Serving in View of the Finish Line

Whatever in ministry is sucking you dry, know this, your trouble has an expiration date. You are on the long road, and perhaps it feels as though there is no end – but there is, and your ability to take the next step depends on your clear view of the finish line. When you are really suffering, you need a perspective that goes farther than this moment, or even a week from now or a month from now, or a year from now. You need a perspective that stretches all the way into eternity. 2 Corinthians 4:16-18 offers this perspective: “So we do not lose heart. Though our outer self is wasting away, our inner self is being renewed day by day.

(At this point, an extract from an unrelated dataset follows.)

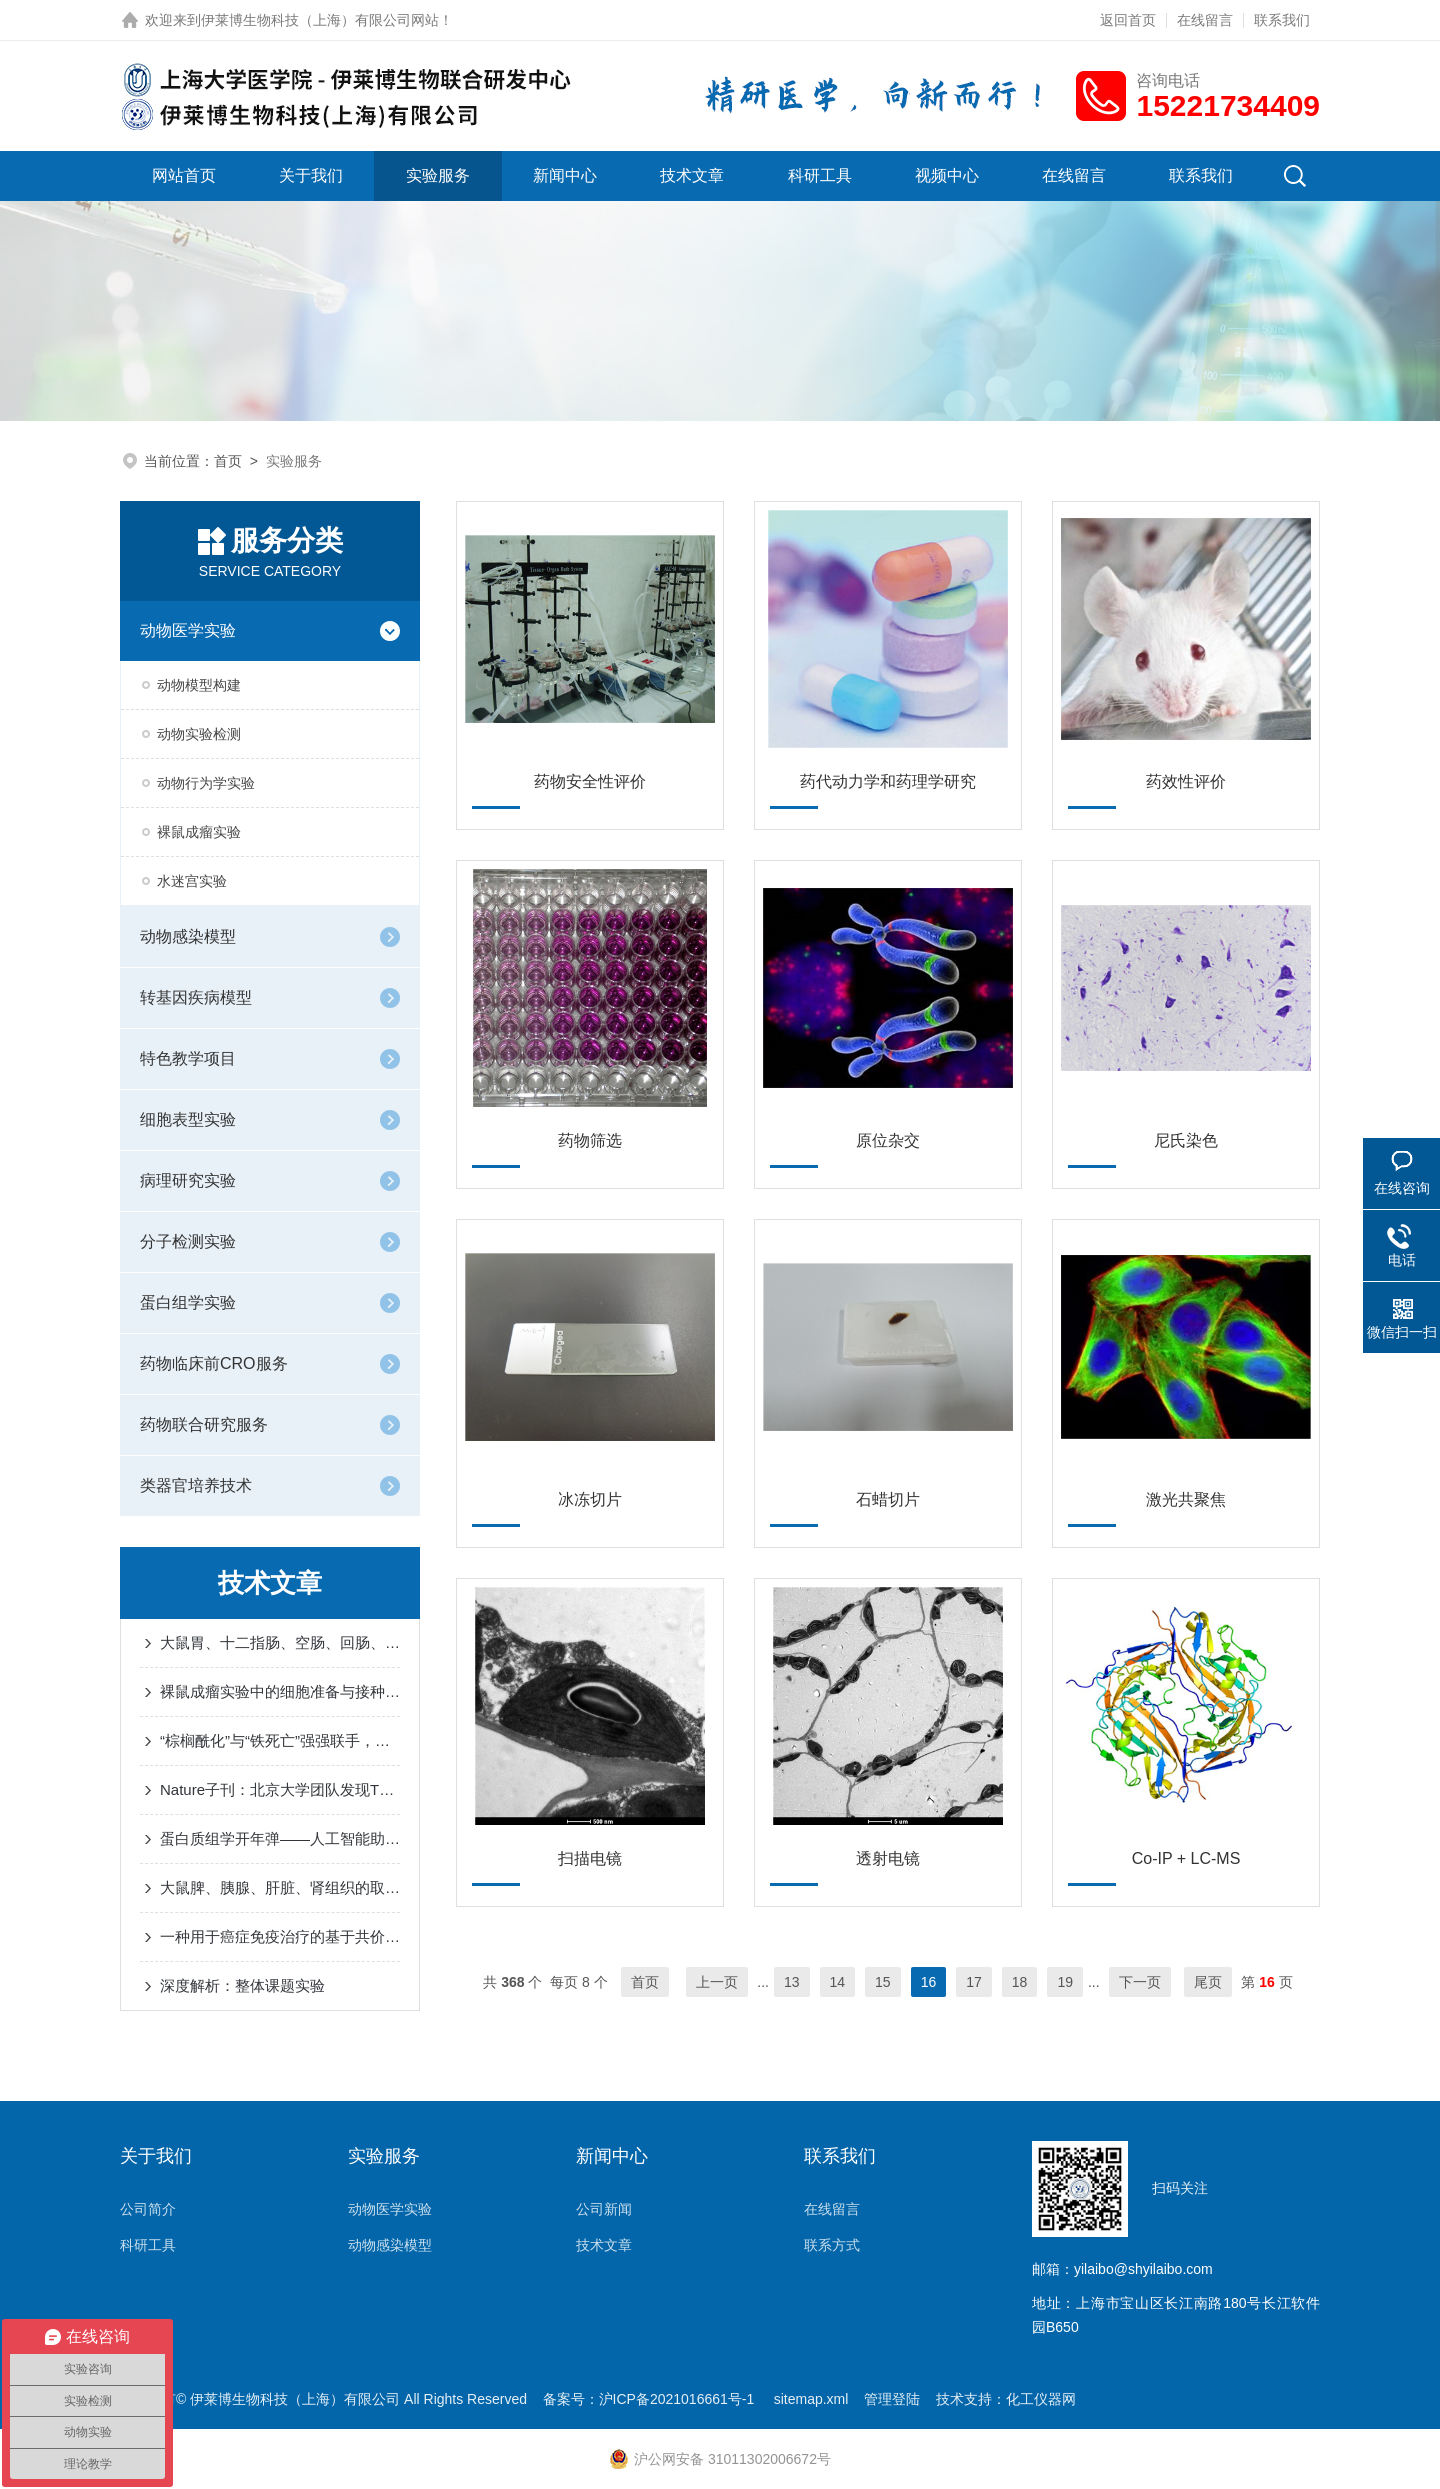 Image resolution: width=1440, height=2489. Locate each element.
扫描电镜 (590, 1858)
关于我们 (311, 175)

For this light momentary affliction is preparing for us an eternal weight of glory beyond all comparison, as we look not to the things that are seen (here’s the long road perspective) but to the things that are unseen. For the things that are seen are transient but the things that are unseen are eternal.”

How can we call real suffering light and momentary? It can almost seem flippant and calloused. But this is what makes all the difference, when we look down a road that leads all the way to eternity, an eternity that carries a “weight of glory,” so much truth and goodness pressing down, so hounded by the grace and mercy of God we won’t be able to take it all in. We catch this weight of glory snippets here and there in this life, but it’s coming in its fullest.  And while we long for that day, what can shut out all possibility of catching glimpses of it now is refusing the light and momentary affliction. In hard moments I don’t want this. I would trade a bit of that weight of glory for a bit of relief. Which means, I think, that I only have eyes for the seen, and need some grace and perhaps a few minutes to focus on all that I cannot see, the deepest, truest, reality of all. 

And when I embrace this reality, of all the unseen but lasting things, suddenly all the ways I am “wasting away” isn’t something to run from, it was the plan all along. Because what is the point, really, of passing the finish line well rested, spic-and-span, choreographed, calculated, and curated?  Why not give it all, empty out, and use all of self up, until there is nothing left but Christ?  Because either way there will be nothing left but Christ. Are you wasting away today? Greater, deeper, truer things are growing, and those things aren’t just in your ministry, they are inside you. As you waste away, may unseen glory be putting down roots, swelling with growth, and bursting into flower, and when it all goes to seed may the next generation live in the shade of what you grew. 

Taking it Further: What feels like a weight now, that can be renamed by faith, “a light momentary affliction”? How does seeing the finish line change your service today?